Lorsque Bobby Riggs défie Billie Jean King, il le fait en clamant que les femmes sont inférieures aux hommes. Il se lance ensuite dans une série de remarques misogynes et parie sur le sexisme ambiant, caractéristique de l’époque. « C’est un homme extrêmement intéressant, de souligner Steve Carell lors de la première du long métrage à Los Angeles. Il était beaucoup plus complexe que ce qu’on peut en penser. J’avais 11 ans lorsque ce match a eu lieu et, même à ce moment-là, je savais que c’était une blague et qu’il faisait ses choux gras de la montée du mouvement de libération des femmes. »
« Je ne crois pas du tout qu’il voulait en faire une leçon de politique, il voulait faire de l’argent et le tout n’était qu’une entreprise d’autopromotion. Il n’était pas un bon acteur. Quand on le regarde répéter que les hommes sont meilleurs que les femmes, il n’a pas l’air sincère. Il n’a fait tout cela que pour exciter le public. »
C’EST PERSONNEL…
Dès les débuts de l’écriture de son scénario, Simon Beaufoy ( Le pouilleux
millionnaire) s’est entretenu pendant neuf heures avec Billie Jean King, la championne de tennis ayant donné son soutien à l’ensemble de la production.
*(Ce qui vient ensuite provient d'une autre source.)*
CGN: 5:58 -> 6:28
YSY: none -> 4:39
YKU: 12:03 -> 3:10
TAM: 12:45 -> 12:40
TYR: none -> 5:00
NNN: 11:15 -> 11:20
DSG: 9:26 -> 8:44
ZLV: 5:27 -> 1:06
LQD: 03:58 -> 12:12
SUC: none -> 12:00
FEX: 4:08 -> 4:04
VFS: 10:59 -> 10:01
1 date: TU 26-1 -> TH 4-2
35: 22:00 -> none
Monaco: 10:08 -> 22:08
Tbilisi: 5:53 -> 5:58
Lors d’une conférence de presse donnée, pour le film, au moment de l’US Open le 9 septembre, la sportive a rapporté qu’elle avait regardé l’enregistrement de la diffusion du match des années plus tard et que les commentaires du journaliste sportif Howard Cosell – de dire que si elle se laissait pousser les cheveux et qu’elle enlevait ses lunettes, elle pourrait faire carrière à Hollywood – lui avaient fait dresser les cheveux sur la tête.
« Il n’a pas prononcé un mot sur mes accomplissements sportifs ! Pas un mot, fait remarquer l’athlète. Je n’ai visionné la cassette que 25 ou 30 ans après et je suis restée sans voix. Mais ces réflexions sont tellement représentatives de l’époque et ce que doivent affronter les femmes quotidiennement. »
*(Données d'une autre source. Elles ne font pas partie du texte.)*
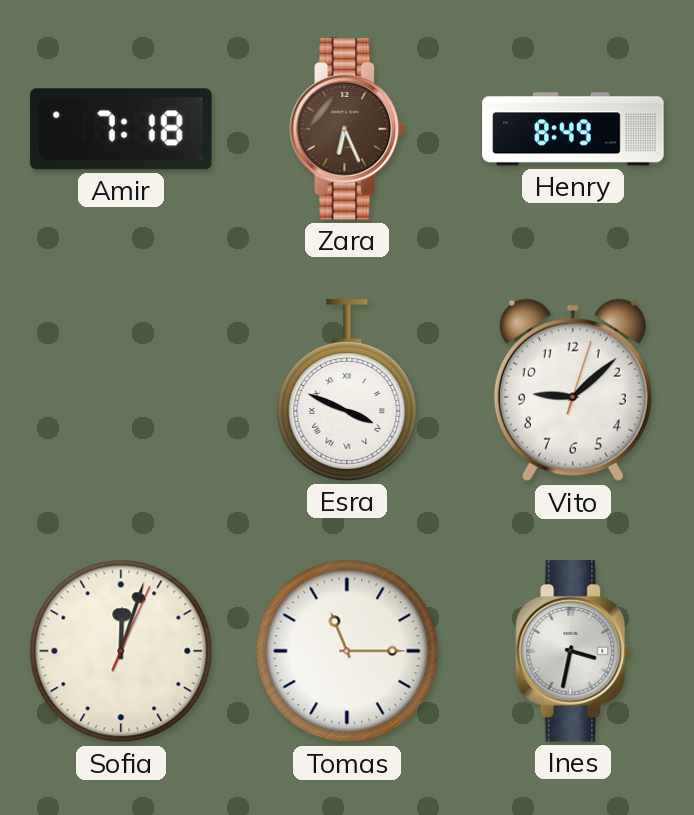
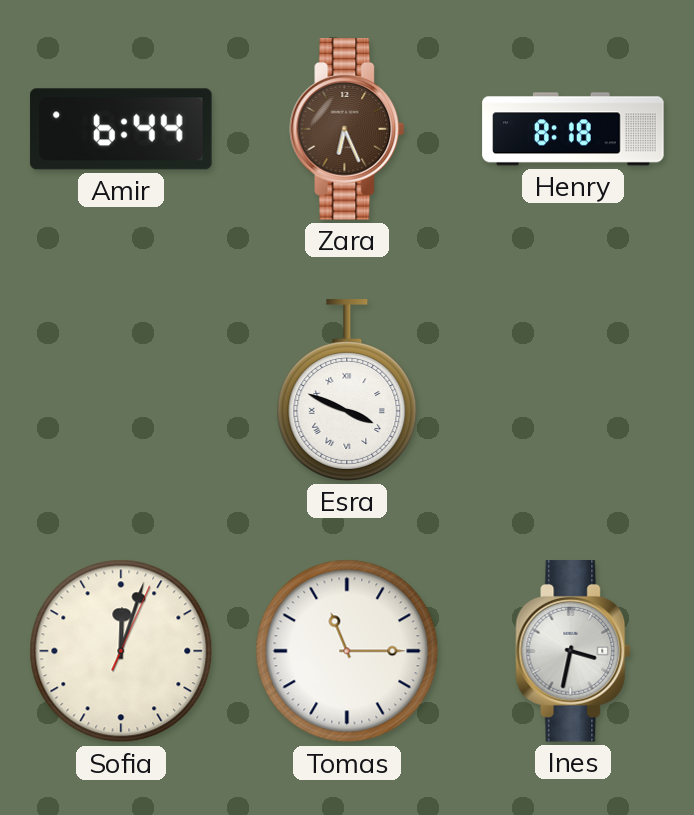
Amir: 7:18 -> 6:44
Henry: 8:49 -> 8:18
Vito: 9:08 -> none
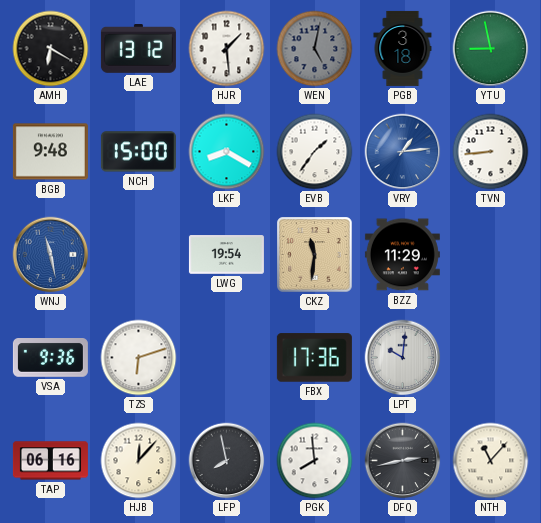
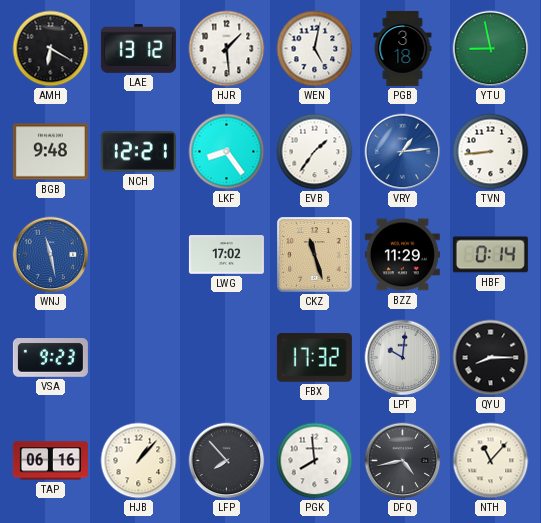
WEN dial: grey -> white
NCH: 15:00 -> 12:21
LKF: 8:20 -> 8:24
LWG: 19:54 -> 17:02
CKZ: 11:31 -> 11:27
HBF: none -> 0:14
VSA: 9:36 -> 9:23
TZS: 6:12 -> none
FBX: 17:36 -> 17:32
QYU: none -> 8:15
HJB: 12:07 -> 1:07
LFP: 7:58 -> 7:53
DFQ: 2:43 -> 4:43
L’époque est celle du mouvement de libération des femmes. C’est aussi celle
où Billie Jean King milite activement pour que les joueuses de tennis gagnent autant que les hommes et qu’elles disposent de leur propre championnat professionnel. C’est également l’époque où, bien que mariée à Larry King, elle tombe amoureuse de Marilyn Barnett (Andrea Riseborough).
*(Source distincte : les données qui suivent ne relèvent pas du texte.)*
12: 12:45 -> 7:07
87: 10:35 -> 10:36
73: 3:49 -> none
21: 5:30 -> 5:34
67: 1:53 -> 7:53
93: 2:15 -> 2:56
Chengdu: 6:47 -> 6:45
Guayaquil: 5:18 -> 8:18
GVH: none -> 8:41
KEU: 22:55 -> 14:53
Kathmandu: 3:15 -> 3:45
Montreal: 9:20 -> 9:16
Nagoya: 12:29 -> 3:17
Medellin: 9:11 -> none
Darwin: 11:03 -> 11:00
« Je ne pouvais absolument pas être à la hauteur de Billie Jean King, j’ai tout de suite évacué cela, a détaillé Emma Stone avec toute la franchise qu’on lui connaît. Je savais que le mieux que je pouvais faire était de l’étudier autant que possible et d’essayer de transmettre son essence, de montrer cette énergie plutôt que d’essayer d’imiter quelqu’un d’inimitable. »
« ELLE A ÉTÉ UNE COACH »
« C’était la première fois que j’incarnais une personne réelle. Et comme cette personne est Billie Jean King, la pression était immense. Elle m’a soutenue à chaque étape, je n’aurais pas pu demander mieux. Elle a été une coach. Dès que nous nous sommes rencontrées, elle m’a dit que le court de tennis était sa scène, que je savais ce que c’était de donner une prestation sur scène et que lorsqu’elle était sur un court, tous ses combats et toutes ses douleurs disparaissaient, qu’elle ne faisait que regarder la balle. Cette simplification extrême de quelque chose d’aussi complexe et difficile m’a été d’une grande aide. »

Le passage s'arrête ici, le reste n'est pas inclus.